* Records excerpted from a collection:

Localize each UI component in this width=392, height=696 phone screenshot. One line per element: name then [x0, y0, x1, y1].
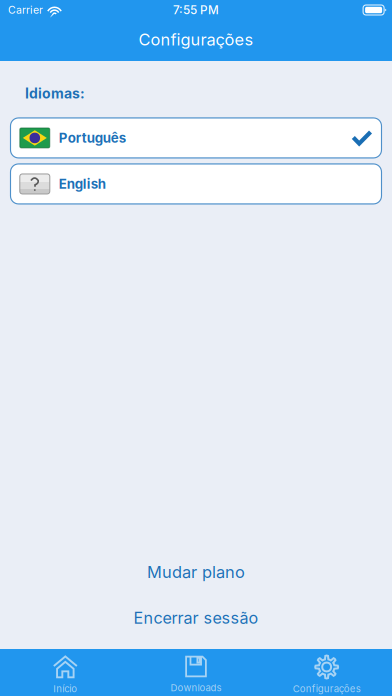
button[interactable]: Configurações — [261, 649, 392, 696]
staticText: Configurações — [293, 683, 361, 695]
button[interactable]: Português — [10, 118, 382, 158]
staticText: 7:55 PM — [173, 3, 219, 17]
staticText: Configurações — [138, 30, 254, 49]
button[interactable]: Início — [0, 649, 131, 696]
staticText: Português — [59, 130, 126, 146]
staticText: Idiomas: — [25, 85, 85, 102]
staticText: English — [59, 176, 106, 192]
button[interactable]: Mudar plano — [0, 558, 392, 586]
staticText: Início — [53, 683, 77, 695]
staticText: Encerrar sessão — [134, 608, 258, 628]
button[interactable]: English — [10, 164, 382, 204]
staticText: Downloads — [170, 682, 222, 694]
button[interactable]: Encerrar sessão — [0, 604, 392, 632]
staticText: Mudar plano — [147, 562, 245, 582]
staticText: Carrier — [8, 4, 43, 16]
button[interactable]: Downloads — [131, 649, 261, 696]
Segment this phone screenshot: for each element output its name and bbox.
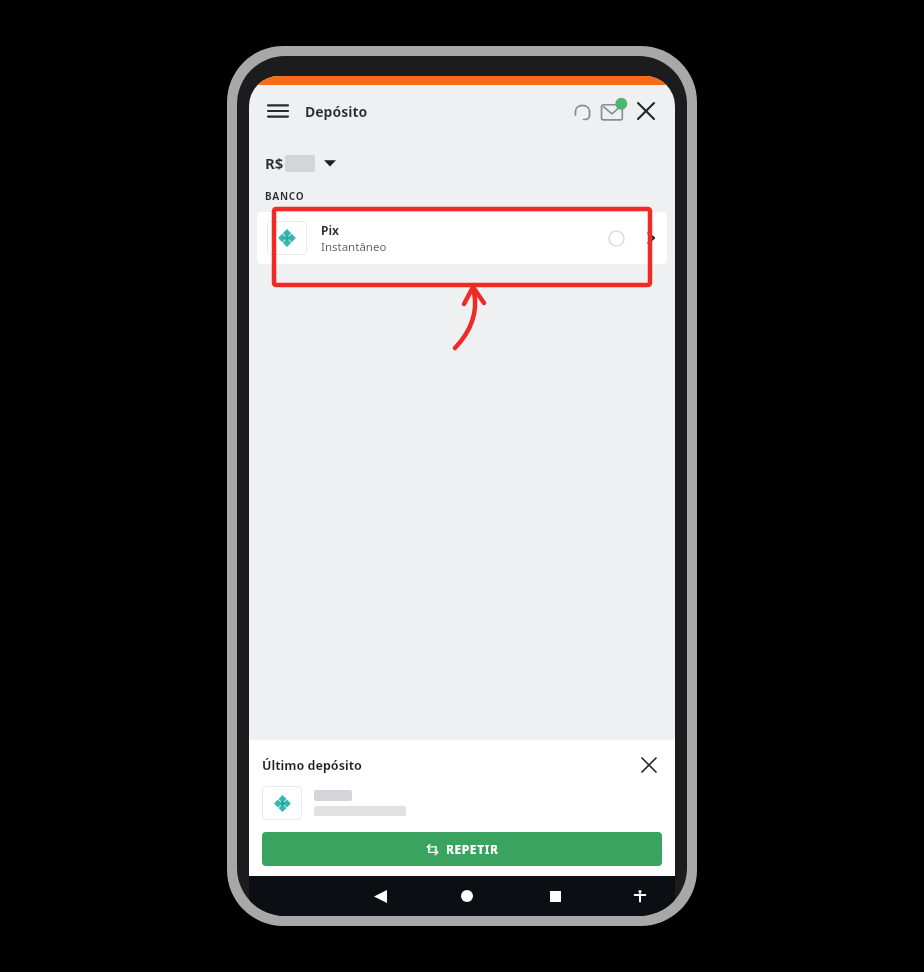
button[interactable]: Recent apps (540, 881, 570, 911)
staticText: Pix (321, 222, 339, 238)
button[interactable]: Close (631, 96, 661, 126)
staticText: REPETIR (446, 841, 499, 857)
button[interactable]: Back (365, 881, 395, 911)
button[interactable]: Home (452, 881, 482, 911)
button[interactable]: Accessibility (627, 883, 653, 909)
staticText: Instantâneo (321, 239, 387, 255)
button[interactable]: Pix (257, 212, 667, 264)
button[interactable]: Support (567, 96, 597, 126)
staticText: Último depósito (262, 757, 362, 774)
button[interactable]: Messages (597, 94, 631, 128)
button[interactable]: Dismiss last deposit (636, 752, 662, 778)
staticText: R$ (265, 153, 284, 173)
button[interactable]: R$ (265, 153, 675, 173)
staticText: BANCO (265, 189, 305, 203)
button[interactable]: Menu (263, 96, 293, 126)
staticText: Depósito (305, 102, 368, 121)
button[interactable]: REPETIR (262, 832, 662, 866)
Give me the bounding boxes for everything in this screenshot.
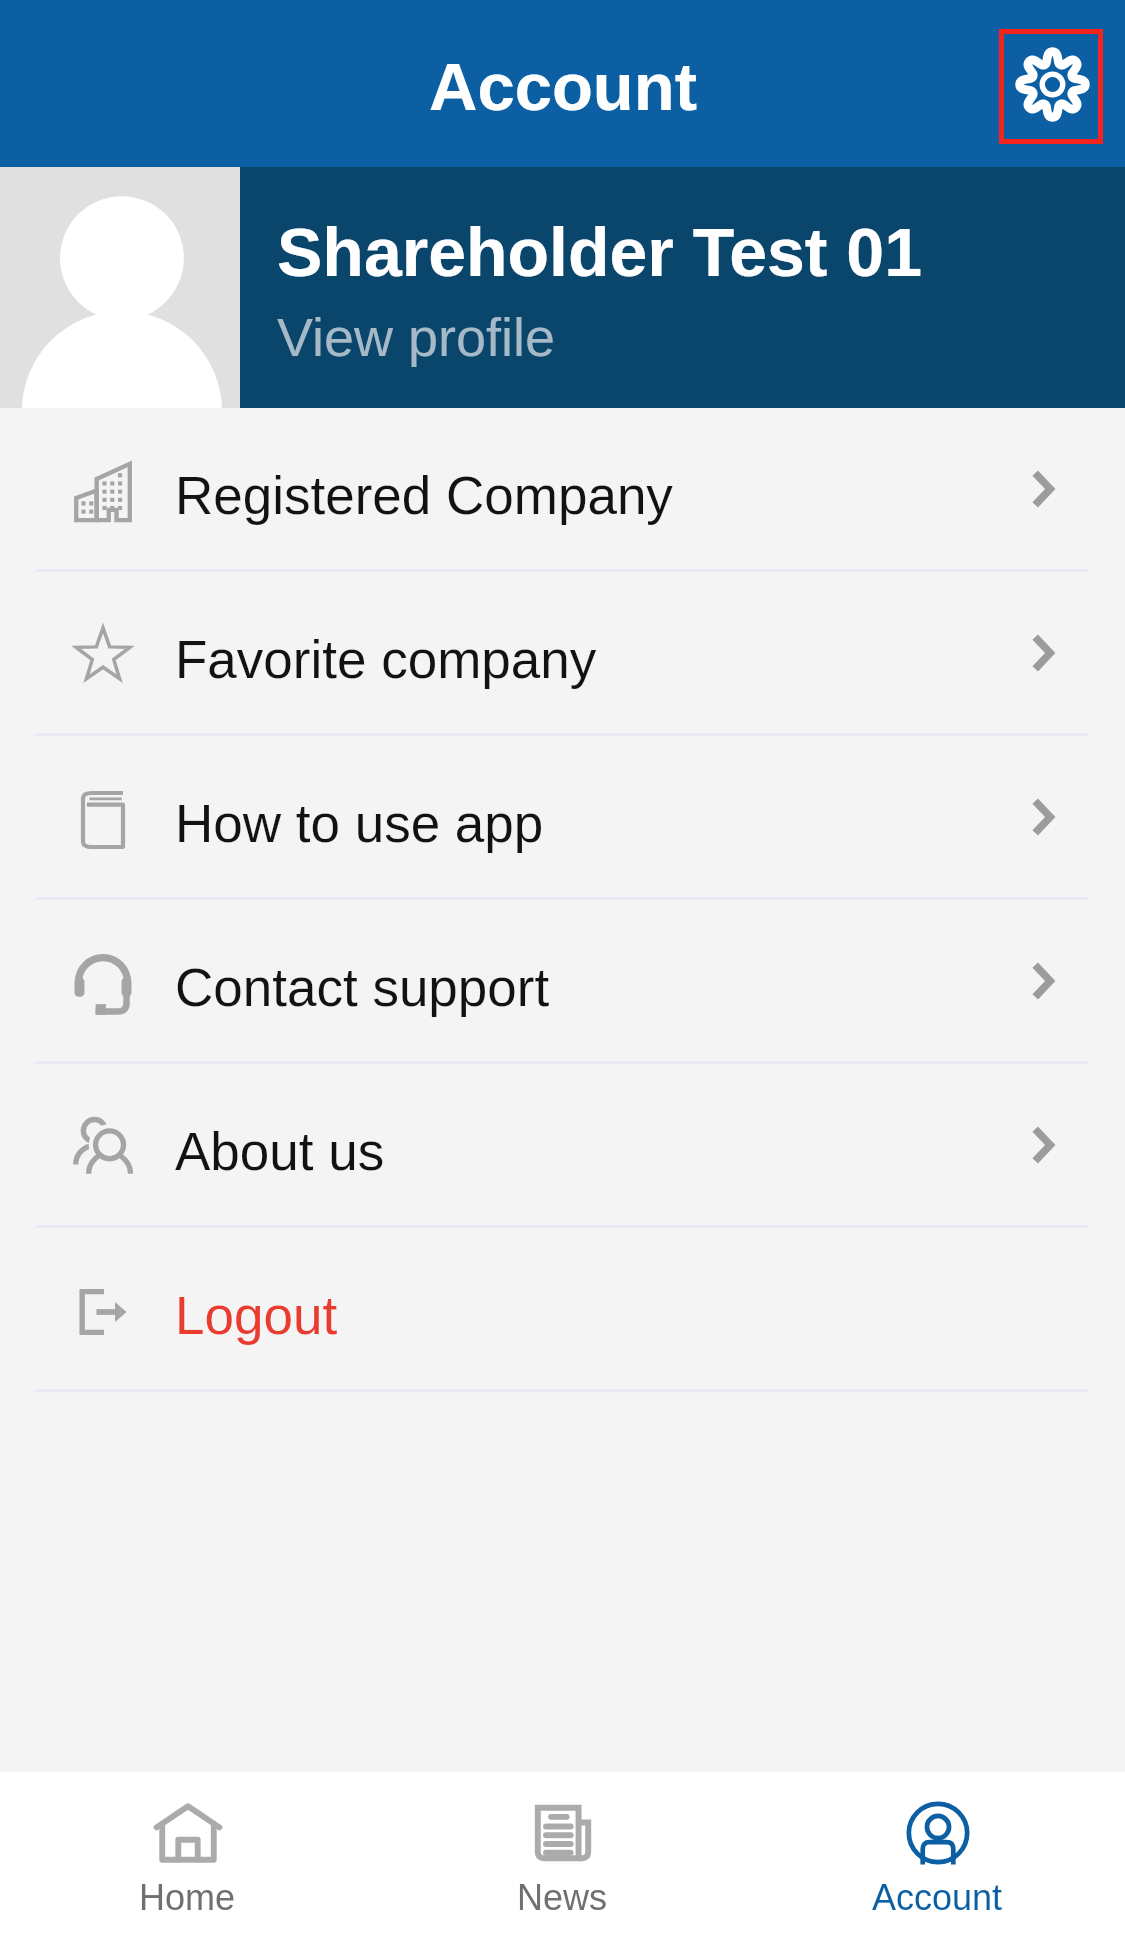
staticText: About us xyxy=(175,1122,385,1181)
staticText: Shareholder Test 01 xyxy=(277,214,922,290)
staticText: View profile xyxy=(277,307,556,367)
button[interactable]: About us xyxy=(0,1064,1125,1225)
staticText: Contact support xyxy=(175,958,550,1017)
button[interactable]: Contact support xyxy=(0,900,1125,1061)
staticText: Account xyxy=(872,1877,1003,1917)
staticText: Registered Company xyxy=(175,466,673,525)
button[interactable]: News xyxy=(375,1772,750,1941)
staticText: Account xyxy=(429,49,697,124)
button[interactable]: Favorite company xyxy=(0,572,1125,733)
staticText: How to use app xyxy=(175,794,544,853)
button[interactable]: Home xyxy=(0,1772,375,1941)
button[interactable]: Logout xyxy=(0,1228,1125,1389)
staticText: Home xyxy=(139,1877,236,1917)
button[interactable]: Account xyxy=(750,1772,1125,1941)
staticText: Logout xyxy=(175,1286,338,1345)
button[interactable]: Settings xyxy=(999,29,1103,144)
button[interactable]: How to use app xyxy=(0,736,1125,897)
staticText: Favorite company xyxy=(175,630,597,689)
staticText: News xyxy=(517,1877,608,1917)
button[interactable]: Registered Company xyxy=(0,408,1125,569)
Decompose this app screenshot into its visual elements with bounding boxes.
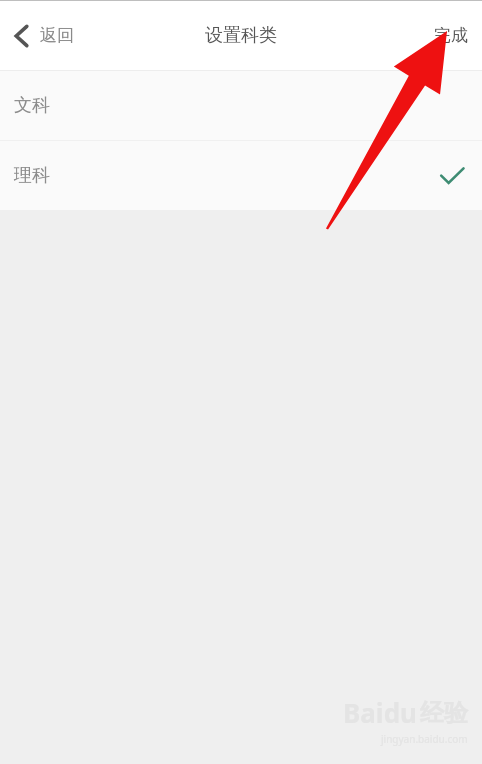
staticText: 设置科类	[205, 24, 277, 47]
staticText: jingyan.baidu.com	[381, 732, 468, 746]
other: Selected	[440, 167, 464, 185]
button[interactable]: 完成	[420, 1, 482, 70]
staticText: 理科	[14, 164, 50, 187]
button[interactable]: 理科	[0, 141, 482, 210]
staticText: 完成	[434, 25, 468, 46]
staticText: 文科	[14, 94, 50, 117]
button[interactable]: 文科	[0, 71, 482, 140]
staticText: 经验	[420, 698, 468, 728]
staticText: 返回	[40, 25, 74, 46]
staticText: Baidu	[343, 695, 417, 730]
button[interactable]: 返回	[0, 1, 90, 70]
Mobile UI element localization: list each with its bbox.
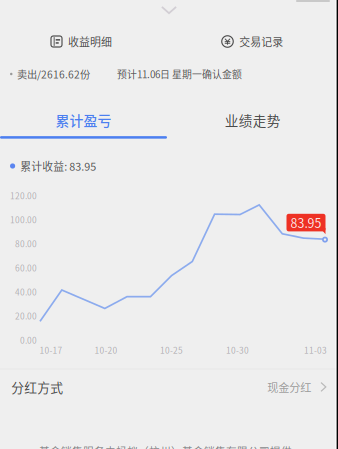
staticText: 20.00 — [15, 310, 37, 322]
staticText: 40.00 — [15, 286, 37, 298]
staticText: 10-25 — [160, 344, 183, 356]
button[interactable]: 分红方式 — [0, 368, 338, 406]
staticText: 10-17 — [40, 344, 62, 356]
staticText: 80.00 — [15, 238, 37, 250]
staticText: 累计收益: 83.95 — [20, 158, 96, 174]
staticText: 交易记录 — [239, 34, 283, 49]
staticText: 预计11.06日 星期一确认金额 — [117, 67, 242, 81]
staticText: 60.00 — [15, 262, 37, 274]
staticText: 收益明细 — [68, 34, 112, 49]
staticText: 11-03 — [304, 344, 327, 356]
staticText: 0.00 — [20, 334, 37, 346]
staticText: 120.00 — [10, 189, 37, 202]
staticText: 83.95 — [290, 214, 322, 232]
staticText: 卖出/2616.62份 — [17, 67, 90, 82]
staticText: 业绩走势 — [225, 110, 281, 130]
button[interactable]: 累计盈亏 — [0, 101, 167, 139]
staticText: 100.00 — [10, 214, 37, 226]
staticText: 分红方式 — [11, 378, 63, 396]
staticText: 10-20 — [94, 344, 118, 356]
staticText: 10-30 — [226, 344, 249, 356]
staticText: 累计盈亏 — [56, 110, 112, 130]
button[interactable]: 业绩走势 — [169, 101, 336, 139]
staticText: 现金分红 — [267, 379, 311, 395]
button[interactable]: 交易记录 — [172, 26, 332, 56]
button[interactable]: 收益明细 — [2, 26, 162, 56]
staticText: 基金销售服务由蚂蚁（杭州）基金销售有限公司提供 — [39, 443, 292, 449]
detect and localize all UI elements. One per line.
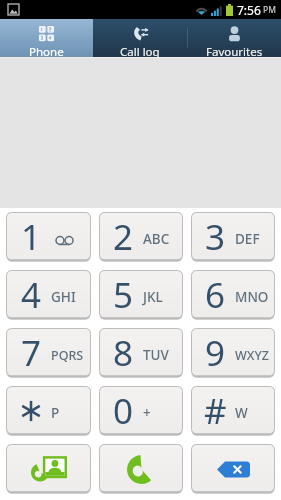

* THE TASK:
Work out how many lines in the entries above include the word "each". Respond with only the number.

* YOUR SOLUTION:
3